BEGIN

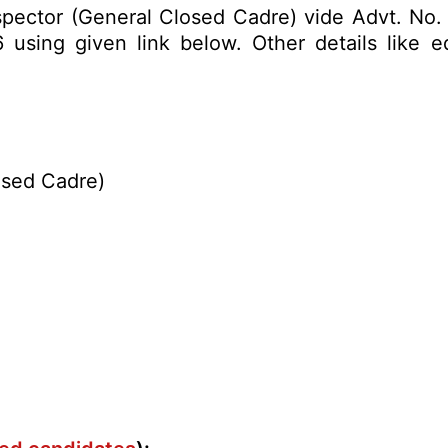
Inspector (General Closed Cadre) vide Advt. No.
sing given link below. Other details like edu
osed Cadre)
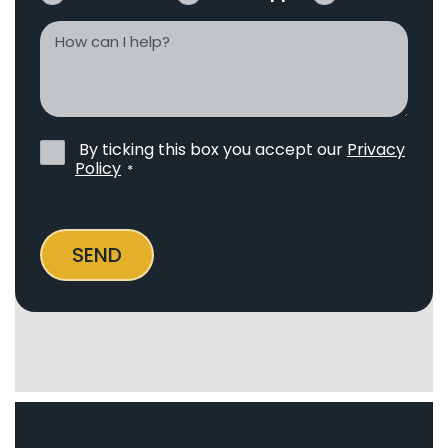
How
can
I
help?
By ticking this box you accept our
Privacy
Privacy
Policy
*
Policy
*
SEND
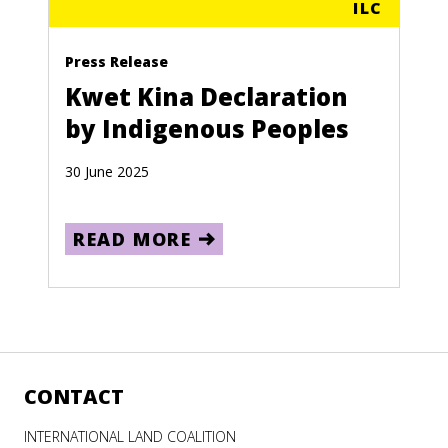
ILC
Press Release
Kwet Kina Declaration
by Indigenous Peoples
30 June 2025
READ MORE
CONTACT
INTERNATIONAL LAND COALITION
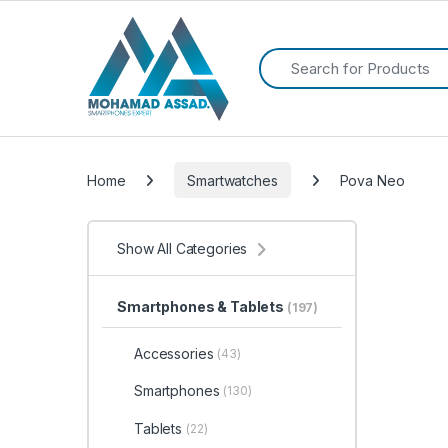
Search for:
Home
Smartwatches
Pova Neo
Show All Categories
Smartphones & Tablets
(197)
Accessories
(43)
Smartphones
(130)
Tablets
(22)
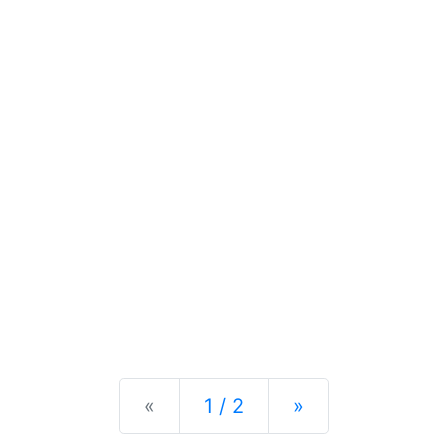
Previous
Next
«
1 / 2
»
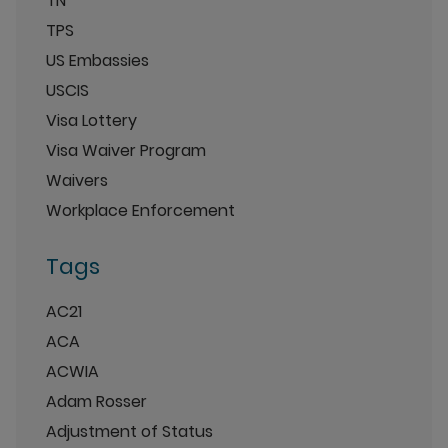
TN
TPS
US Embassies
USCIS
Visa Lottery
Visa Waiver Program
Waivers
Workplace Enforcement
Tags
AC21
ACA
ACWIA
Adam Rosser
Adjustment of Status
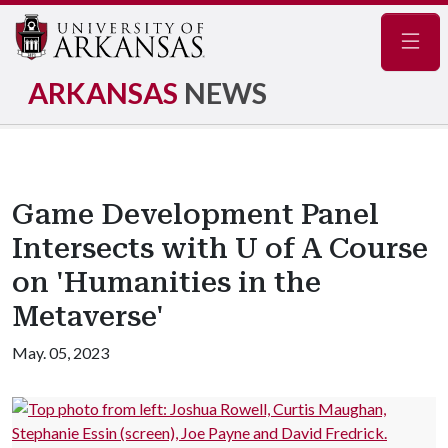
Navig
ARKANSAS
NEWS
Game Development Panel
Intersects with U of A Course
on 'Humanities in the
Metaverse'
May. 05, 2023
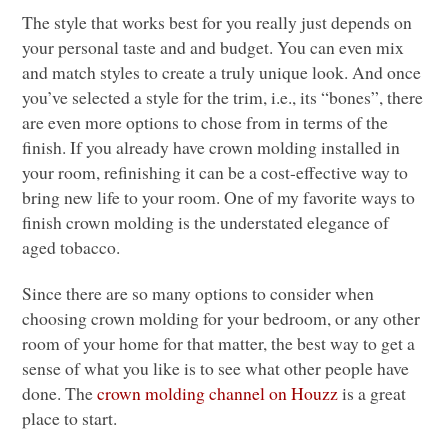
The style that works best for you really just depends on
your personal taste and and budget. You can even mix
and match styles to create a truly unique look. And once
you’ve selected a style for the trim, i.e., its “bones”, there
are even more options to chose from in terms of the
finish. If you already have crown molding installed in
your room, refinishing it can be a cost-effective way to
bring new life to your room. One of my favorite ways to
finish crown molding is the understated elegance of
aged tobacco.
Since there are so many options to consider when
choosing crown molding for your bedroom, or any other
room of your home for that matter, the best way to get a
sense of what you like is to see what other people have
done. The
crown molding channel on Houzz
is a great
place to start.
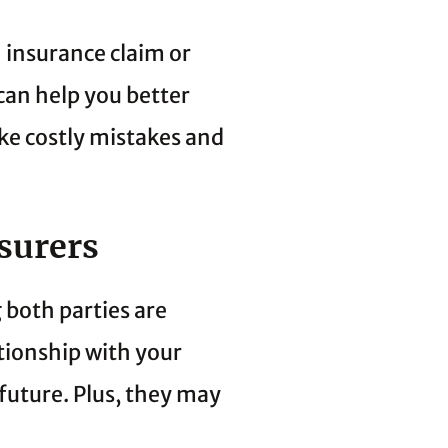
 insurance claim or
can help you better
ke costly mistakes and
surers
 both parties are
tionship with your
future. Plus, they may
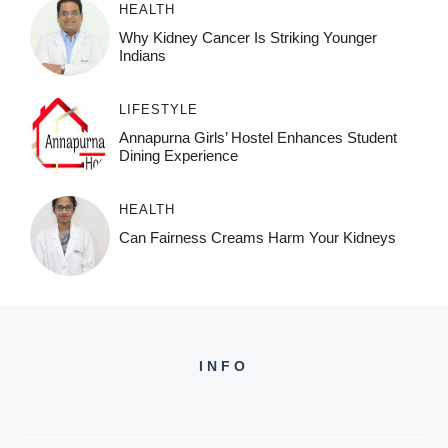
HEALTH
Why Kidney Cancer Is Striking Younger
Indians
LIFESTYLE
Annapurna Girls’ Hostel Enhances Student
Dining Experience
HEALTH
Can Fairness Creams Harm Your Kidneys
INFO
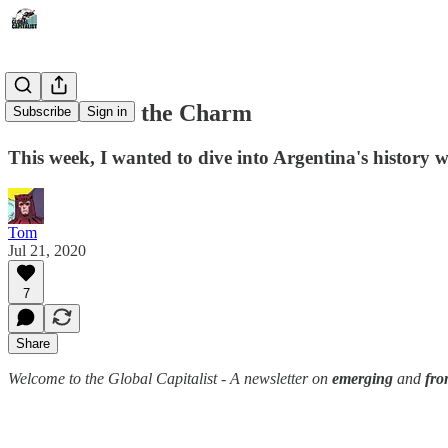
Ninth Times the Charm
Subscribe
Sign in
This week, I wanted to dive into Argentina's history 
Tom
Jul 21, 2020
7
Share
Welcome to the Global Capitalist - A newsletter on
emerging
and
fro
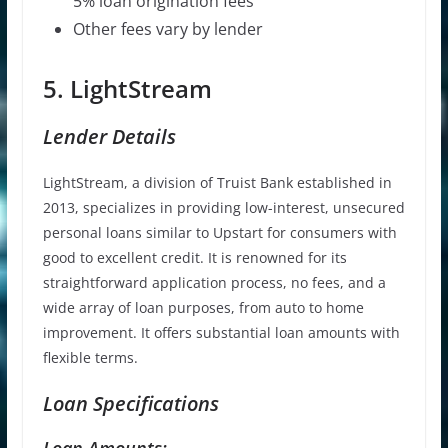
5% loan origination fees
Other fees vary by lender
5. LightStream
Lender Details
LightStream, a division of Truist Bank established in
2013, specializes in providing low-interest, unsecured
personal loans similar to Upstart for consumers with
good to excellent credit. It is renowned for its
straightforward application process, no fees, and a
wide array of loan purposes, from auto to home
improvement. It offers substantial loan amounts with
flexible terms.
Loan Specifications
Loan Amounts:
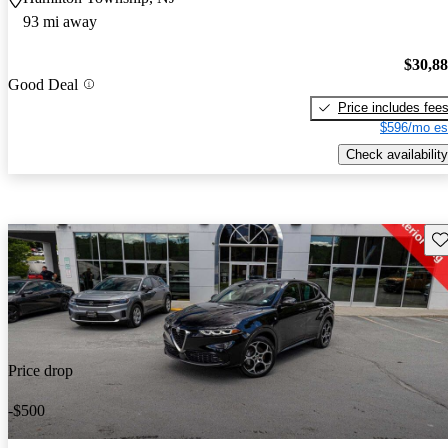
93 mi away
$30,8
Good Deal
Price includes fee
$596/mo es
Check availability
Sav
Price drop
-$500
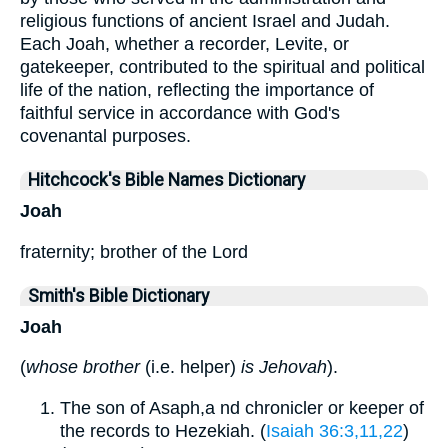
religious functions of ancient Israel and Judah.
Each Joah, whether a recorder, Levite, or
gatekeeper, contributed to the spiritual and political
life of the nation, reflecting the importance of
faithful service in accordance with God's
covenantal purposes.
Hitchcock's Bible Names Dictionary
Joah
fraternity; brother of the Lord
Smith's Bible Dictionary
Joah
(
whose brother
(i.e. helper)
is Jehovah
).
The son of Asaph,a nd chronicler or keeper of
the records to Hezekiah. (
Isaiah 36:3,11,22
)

END
BEGIN

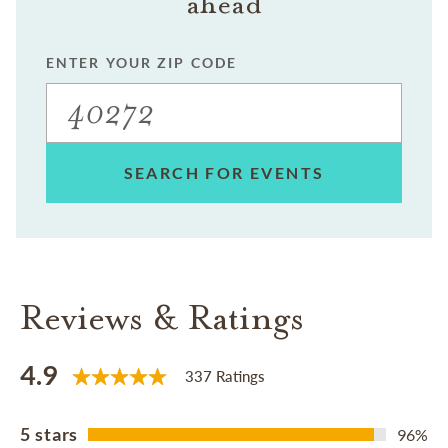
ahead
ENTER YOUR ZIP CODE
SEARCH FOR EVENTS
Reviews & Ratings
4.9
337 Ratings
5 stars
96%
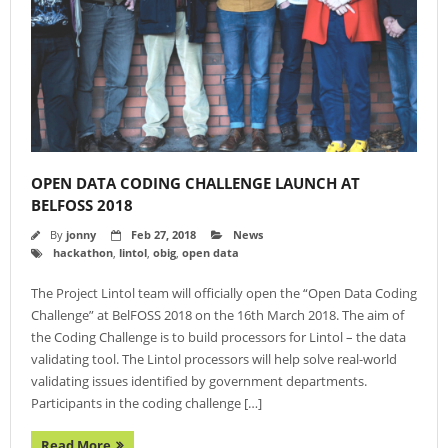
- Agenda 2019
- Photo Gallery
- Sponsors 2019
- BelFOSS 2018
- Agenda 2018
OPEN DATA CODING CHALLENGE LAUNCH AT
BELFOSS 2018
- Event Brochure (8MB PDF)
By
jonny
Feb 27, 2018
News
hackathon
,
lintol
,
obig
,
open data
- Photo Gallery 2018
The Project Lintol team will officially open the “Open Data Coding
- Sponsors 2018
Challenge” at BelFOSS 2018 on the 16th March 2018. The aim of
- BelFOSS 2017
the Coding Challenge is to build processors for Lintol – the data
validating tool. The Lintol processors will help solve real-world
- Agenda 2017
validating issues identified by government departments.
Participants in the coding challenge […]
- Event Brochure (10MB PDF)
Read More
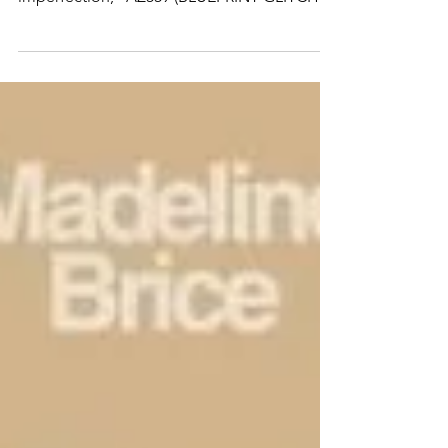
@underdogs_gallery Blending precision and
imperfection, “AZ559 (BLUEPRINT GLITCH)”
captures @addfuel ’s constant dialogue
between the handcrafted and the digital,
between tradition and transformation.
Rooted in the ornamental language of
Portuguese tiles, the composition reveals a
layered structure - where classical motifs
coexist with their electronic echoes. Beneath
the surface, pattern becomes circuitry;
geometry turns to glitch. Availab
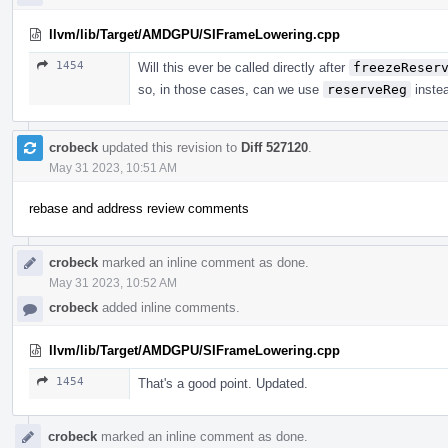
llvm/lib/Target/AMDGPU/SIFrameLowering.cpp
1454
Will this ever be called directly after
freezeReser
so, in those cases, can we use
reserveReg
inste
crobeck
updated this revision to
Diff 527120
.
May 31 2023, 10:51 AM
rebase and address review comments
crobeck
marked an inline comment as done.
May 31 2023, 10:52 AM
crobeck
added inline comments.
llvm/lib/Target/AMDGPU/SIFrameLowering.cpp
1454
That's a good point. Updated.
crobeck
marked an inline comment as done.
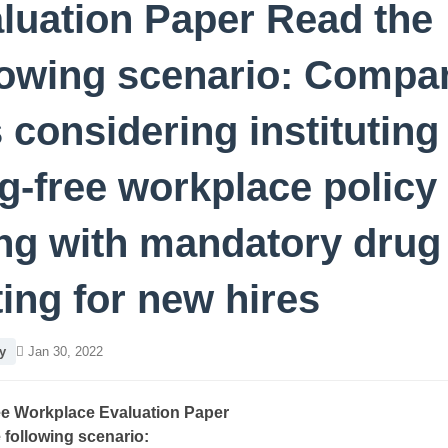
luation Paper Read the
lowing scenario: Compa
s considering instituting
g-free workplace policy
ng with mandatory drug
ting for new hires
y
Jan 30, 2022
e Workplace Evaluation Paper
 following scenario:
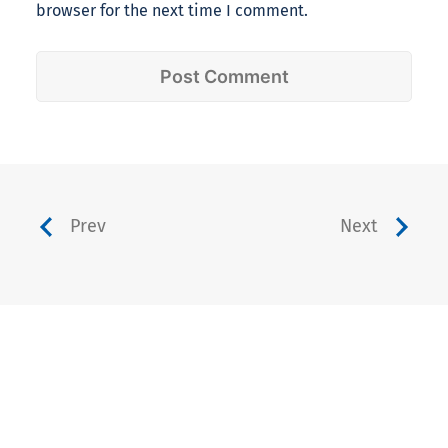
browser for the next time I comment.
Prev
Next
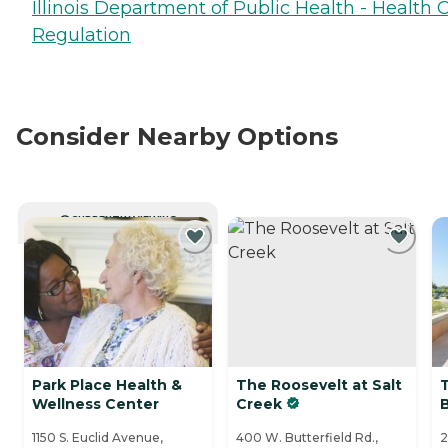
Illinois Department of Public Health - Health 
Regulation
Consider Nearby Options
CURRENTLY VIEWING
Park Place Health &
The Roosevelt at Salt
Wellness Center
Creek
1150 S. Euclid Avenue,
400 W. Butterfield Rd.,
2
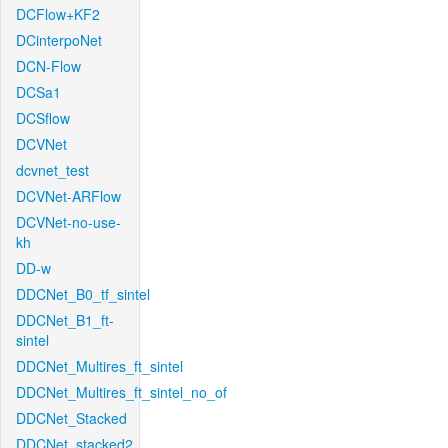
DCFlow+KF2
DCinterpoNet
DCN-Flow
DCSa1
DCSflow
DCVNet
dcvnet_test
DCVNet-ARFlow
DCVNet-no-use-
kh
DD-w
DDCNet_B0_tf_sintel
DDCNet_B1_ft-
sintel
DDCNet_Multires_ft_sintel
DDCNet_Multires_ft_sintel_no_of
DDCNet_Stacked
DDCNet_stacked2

END
BEGIN

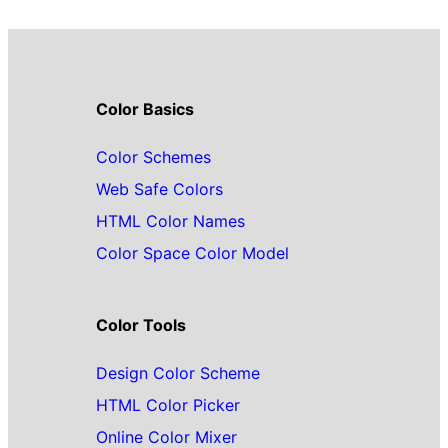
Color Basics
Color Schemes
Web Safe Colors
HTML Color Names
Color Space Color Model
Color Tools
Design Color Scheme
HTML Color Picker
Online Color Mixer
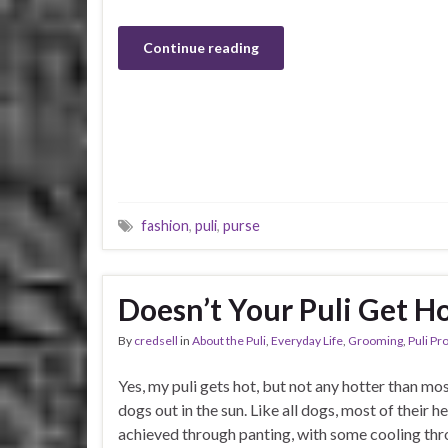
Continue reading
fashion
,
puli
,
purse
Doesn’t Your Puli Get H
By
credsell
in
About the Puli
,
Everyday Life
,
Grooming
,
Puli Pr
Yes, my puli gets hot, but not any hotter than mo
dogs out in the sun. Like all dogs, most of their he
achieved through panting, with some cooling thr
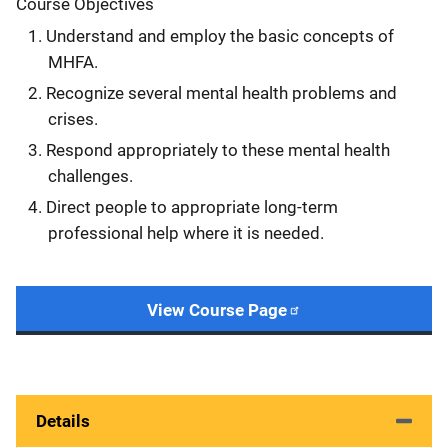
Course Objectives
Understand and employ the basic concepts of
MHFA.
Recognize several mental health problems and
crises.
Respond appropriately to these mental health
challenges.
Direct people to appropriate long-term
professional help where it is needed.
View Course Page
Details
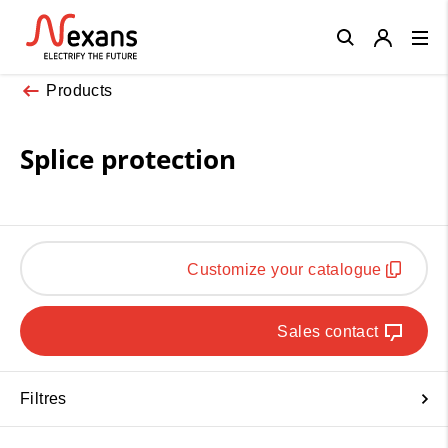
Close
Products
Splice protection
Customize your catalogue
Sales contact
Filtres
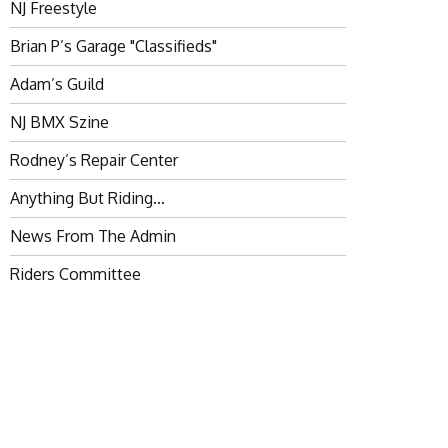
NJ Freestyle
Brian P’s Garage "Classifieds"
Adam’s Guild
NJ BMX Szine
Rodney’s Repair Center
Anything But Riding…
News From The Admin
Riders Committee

END

Your assignment: For the listing above, give the number of lines that contain the string "Brochure" and nothing else.

Written answer: 2